Private nuisance - defined as “unlawful interference with a persons use or enjoyment of land, or some right over, or in connection with it. [Read v Lyons & Co Ltd, (1945) K.B.216] This principle allows landowners or tenants of leasehold properties who have a right to the land affected to bring an action against the person responsible. In addition, the rule of Rylands v Fletcher (1868) relates to strict liability for foreseeable damage caused by escapes resulting from non natural uses of land.

The disposal

The Environmental Protection Act 1990

Soil and waste containing Japanese knotweed is considered to have the potential to cause ecological harm and is deemed “Controlled Waste” or Directive Waste” (Waste Management Licensing Regulations 1994)

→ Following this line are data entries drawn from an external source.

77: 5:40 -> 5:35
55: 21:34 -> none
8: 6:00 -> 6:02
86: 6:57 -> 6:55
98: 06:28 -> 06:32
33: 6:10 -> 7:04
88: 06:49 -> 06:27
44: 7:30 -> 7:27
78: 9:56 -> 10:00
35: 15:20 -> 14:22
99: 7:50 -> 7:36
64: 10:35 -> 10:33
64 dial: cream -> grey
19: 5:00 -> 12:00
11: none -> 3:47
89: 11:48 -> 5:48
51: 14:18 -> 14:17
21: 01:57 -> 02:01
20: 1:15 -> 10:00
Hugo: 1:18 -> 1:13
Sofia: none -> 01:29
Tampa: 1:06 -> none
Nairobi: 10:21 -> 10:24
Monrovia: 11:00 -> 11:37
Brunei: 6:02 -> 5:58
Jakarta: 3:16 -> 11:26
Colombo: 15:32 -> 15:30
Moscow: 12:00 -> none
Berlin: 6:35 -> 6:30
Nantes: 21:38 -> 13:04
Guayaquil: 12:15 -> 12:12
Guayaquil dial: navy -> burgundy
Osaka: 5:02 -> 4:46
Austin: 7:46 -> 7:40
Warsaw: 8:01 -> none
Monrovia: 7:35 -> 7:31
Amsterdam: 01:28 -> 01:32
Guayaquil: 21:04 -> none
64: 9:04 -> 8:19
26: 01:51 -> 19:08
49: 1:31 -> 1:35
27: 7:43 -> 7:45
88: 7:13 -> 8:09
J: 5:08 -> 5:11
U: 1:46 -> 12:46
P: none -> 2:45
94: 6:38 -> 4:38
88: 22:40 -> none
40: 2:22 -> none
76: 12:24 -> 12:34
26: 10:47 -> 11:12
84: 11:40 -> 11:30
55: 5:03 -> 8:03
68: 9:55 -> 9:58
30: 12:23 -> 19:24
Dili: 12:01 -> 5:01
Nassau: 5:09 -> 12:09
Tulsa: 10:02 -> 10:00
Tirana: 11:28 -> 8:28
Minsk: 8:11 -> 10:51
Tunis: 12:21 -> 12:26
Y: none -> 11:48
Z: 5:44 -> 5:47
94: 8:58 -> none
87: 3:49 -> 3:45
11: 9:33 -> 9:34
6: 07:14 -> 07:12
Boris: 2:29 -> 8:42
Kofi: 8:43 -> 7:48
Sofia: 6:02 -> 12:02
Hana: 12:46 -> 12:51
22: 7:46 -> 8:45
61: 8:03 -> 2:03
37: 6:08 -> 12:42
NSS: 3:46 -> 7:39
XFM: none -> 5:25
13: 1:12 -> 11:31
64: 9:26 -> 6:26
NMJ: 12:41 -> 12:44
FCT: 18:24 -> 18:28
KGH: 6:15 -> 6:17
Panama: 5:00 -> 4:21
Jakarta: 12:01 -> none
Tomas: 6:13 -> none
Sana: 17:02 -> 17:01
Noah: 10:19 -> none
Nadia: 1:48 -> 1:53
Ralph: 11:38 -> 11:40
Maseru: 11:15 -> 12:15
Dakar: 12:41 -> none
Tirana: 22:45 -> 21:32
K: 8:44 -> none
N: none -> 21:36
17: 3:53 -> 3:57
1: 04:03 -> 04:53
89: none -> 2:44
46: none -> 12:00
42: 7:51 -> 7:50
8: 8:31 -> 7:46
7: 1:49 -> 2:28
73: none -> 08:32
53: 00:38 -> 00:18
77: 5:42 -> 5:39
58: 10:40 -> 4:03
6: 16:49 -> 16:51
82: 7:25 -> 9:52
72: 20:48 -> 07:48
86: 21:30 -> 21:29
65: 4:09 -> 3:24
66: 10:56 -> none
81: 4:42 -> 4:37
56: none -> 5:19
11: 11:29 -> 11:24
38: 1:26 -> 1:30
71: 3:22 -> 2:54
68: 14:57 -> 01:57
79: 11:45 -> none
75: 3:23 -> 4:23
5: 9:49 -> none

Under section 33(1) (a) and (1) (b) of the Environment Protection Act 1990, it is an offence to deposit, treat, keep or dispose of controlled waste without a license. Exemptions from licensing are available in certain circumstances as set out in schedule 3 of the Waste Management Licensing Regulations 1994 as amended.

Section 33 (1) (c) of the environmental Protection Act 1990 makes it an offence to keep, treat or dispose of controlled waste in a manner likely to cause pollution of the environment or harm to human health. A Magistrates court can impose a maximum fine of £20,000 or a maximum prison sentence of 6 months or both. A Crown Court could impose an unlimited fine or a maximum prison sentence of 2 years, or both.

Section 34 of the Environmental Protection Act 1990 places a duty of care on any person who imports, produces, caries, keeps, treats or disposes of controlled waste. Their duty is to ensure that;

No-one else disposes of the waste unlawfully or in a manner likely to cause pollution of the environment or harm to human health.

  • Waste does not escape.
  • Waste is only transported by a carrier that is either registered or exempt from registration by the Controlled Waste Registration of Carriers and Seizure of Vehicle Regulations 1991.

Breach of the duty of care under Section 34 of the Environmental Protection Act 1990 is a criminal offence. The Environment Agency is responsible for enforcement and a person found guilty of an offence under this section is liable to a fine not exceeding £5000 in the magistrates’ court and to a fine in the Crown Court.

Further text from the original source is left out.